Jewish Prayers for the Dead


#1

I understand that many Jews today perform ceremonies and prayers for the dead. This is surprising to me, especially since many evangelicals believe that praying for the dead is a bad thing. I’m just wondering if Jews have always prayed for the dead, or if it’s just a recent development. I’m especially interested if the Jews prayed for the dead when they decided upon a canon around 100 A.D.


#2

Not only do Jews pray for the dead, but apparently they even have an understanding of a purgation process after death, though they don’t nail it down the way Catholics do. You can follow this very interesting discussion on this thread:

forums.catholic.com/showthread.php?t=21835


#3

stolen… err… borrowed from CERC…

This practice is very ancient. It goes back to Judaism, and is mentioned in the second book of Maccabees (2 Mac. 12,43-46). The author tells how a number of Jews, who had fallen in battle, were found with idolatrous amulets, forbidden by the law, and how Judas Maccabeus took up a collection and sent the money to Jerusalem to have a sacrifice offered for their sin.

The writer praises his faith in the resurrection and his action; “If he had not expected the fallen to rise again it would have been superfluous and foolish to pray for the dead, whereas if he had in view the splendid recompense reserved for those who make a pious end, the thought was holy and devout. This was why he had this atonement sacrifice offered for the dead, so that they might be released from their sin.”

Protestants do not accept the books of Maccabees as Scripture, but even so it bears witness to the faith of pious Jews.

No doubt the Apostles, pious Jews most of them, shared this faith — especially Saint Paul, who posed as a Pharisee and a champion of the resurrection (Acts 23,6).

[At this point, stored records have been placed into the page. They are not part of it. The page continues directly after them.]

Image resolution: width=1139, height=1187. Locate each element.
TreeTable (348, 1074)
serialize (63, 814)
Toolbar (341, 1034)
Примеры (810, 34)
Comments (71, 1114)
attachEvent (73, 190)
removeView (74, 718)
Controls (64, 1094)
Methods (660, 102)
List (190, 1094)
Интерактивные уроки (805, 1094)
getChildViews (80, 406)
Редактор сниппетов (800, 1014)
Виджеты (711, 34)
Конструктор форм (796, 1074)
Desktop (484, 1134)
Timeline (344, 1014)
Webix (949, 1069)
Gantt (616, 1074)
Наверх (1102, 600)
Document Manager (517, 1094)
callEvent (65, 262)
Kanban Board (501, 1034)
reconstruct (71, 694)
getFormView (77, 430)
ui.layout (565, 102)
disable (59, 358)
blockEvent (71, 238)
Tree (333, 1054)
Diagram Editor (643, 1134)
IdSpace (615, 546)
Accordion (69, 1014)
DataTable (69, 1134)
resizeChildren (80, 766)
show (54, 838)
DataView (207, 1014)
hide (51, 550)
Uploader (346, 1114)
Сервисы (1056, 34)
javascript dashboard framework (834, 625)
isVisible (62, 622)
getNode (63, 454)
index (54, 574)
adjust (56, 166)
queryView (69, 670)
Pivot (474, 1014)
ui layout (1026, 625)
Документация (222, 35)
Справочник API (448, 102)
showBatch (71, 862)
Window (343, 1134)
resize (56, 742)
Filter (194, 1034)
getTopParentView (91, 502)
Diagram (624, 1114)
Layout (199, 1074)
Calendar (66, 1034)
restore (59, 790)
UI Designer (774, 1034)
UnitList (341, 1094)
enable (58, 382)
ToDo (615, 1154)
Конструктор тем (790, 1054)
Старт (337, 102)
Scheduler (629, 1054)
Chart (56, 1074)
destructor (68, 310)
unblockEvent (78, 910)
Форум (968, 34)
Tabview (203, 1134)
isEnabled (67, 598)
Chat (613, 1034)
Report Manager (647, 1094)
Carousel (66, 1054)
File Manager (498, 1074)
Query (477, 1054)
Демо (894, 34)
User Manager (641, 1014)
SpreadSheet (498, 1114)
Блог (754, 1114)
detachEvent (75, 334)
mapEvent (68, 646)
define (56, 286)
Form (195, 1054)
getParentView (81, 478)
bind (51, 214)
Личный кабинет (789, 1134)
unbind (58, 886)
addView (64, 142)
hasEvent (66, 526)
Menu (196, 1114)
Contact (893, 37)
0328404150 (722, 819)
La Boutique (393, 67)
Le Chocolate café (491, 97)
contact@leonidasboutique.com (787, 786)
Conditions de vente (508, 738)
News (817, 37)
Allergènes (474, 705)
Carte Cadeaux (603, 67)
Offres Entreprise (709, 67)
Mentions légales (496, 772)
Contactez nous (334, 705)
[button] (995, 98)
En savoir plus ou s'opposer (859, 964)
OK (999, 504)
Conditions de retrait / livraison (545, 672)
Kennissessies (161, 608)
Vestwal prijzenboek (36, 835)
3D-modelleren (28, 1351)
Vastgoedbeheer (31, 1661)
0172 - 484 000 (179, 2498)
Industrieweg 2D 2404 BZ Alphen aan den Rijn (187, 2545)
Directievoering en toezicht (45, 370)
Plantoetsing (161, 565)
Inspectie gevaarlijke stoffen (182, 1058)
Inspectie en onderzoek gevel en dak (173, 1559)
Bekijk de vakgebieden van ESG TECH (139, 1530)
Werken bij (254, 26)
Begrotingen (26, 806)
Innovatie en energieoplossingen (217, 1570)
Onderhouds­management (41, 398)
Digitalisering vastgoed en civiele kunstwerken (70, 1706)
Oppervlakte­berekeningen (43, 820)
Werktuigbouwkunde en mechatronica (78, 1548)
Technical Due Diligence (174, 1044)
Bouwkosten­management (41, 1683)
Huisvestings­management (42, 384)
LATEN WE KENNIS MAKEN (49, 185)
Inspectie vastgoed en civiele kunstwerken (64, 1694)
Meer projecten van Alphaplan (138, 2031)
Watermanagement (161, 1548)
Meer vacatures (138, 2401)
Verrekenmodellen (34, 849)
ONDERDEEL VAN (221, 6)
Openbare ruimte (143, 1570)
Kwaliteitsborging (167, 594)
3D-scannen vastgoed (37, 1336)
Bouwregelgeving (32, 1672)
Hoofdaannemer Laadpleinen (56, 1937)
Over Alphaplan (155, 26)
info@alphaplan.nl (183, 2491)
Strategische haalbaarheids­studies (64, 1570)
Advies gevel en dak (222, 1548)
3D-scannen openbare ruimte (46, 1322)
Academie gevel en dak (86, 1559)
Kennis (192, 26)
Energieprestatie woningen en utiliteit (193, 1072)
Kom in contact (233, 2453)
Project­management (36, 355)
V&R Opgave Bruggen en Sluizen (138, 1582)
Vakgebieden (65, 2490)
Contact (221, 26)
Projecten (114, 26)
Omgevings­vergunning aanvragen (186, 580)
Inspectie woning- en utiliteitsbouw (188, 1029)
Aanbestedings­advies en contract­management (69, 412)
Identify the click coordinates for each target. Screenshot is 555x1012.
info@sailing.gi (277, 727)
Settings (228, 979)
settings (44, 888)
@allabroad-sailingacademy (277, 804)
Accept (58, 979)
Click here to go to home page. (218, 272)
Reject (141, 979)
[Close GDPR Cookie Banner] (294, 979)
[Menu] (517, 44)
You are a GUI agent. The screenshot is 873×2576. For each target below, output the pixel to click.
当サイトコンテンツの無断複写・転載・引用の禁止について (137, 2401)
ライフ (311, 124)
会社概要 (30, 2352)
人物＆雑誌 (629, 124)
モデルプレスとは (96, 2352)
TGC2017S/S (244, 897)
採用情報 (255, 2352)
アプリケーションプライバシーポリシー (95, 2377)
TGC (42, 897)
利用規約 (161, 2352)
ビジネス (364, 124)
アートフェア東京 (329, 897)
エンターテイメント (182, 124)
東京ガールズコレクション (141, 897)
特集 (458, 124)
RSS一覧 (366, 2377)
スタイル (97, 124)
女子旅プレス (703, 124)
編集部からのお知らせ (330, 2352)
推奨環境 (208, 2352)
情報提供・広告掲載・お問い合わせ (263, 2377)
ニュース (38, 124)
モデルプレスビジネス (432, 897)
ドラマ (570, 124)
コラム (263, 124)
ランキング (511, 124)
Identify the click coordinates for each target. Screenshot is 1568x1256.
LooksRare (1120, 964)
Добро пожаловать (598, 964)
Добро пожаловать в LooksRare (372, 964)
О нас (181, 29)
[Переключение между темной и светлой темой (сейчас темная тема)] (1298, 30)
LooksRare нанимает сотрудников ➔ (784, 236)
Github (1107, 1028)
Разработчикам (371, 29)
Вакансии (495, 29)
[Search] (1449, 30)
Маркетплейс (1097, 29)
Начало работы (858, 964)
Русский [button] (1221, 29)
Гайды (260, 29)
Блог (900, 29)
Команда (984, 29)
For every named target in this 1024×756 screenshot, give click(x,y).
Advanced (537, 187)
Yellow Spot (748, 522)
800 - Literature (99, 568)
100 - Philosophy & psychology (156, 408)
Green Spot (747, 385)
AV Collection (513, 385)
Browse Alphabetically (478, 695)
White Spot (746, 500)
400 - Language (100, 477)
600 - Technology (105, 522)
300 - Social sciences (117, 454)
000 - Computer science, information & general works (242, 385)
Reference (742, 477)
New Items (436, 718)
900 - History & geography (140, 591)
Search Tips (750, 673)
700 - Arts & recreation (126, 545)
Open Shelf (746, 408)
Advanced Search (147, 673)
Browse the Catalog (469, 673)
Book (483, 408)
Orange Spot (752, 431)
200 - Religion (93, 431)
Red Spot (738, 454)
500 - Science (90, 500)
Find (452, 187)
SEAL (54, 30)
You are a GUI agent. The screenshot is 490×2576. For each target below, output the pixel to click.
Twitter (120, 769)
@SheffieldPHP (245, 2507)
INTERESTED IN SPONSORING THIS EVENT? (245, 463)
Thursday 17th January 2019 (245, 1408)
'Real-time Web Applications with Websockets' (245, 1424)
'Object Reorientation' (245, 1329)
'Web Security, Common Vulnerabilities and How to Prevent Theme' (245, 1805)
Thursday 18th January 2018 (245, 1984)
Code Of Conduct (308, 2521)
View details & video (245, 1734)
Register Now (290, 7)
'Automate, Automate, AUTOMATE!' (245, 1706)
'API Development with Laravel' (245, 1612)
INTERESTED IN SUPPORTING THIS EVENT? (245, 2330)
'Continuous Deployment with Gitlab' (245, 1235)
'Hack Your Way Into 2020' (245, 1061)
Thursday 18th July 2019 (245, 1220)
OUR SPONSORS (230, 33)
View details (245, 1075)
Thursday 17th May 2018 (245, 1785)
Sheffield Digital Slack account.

In the New Testament itself, there is only one allusion to some kind of purification after death (1 Cor. 3,11-15) , and another reference to some of pious practice in favor of the dead (1 Cor. 15,29) . But we have abundant evidence of faith in a state of purification after death in the earliest ages of the Church.

There are sepulchral inscriptions in the Catacombs, which are prayers for the deceased or ask prayers for him; there are prayers for the faithful departed in the most ancient liturgies; there are many texts in the Fathers on the value of these prayers, and on the necessity of a perfect purification to enter into heaven.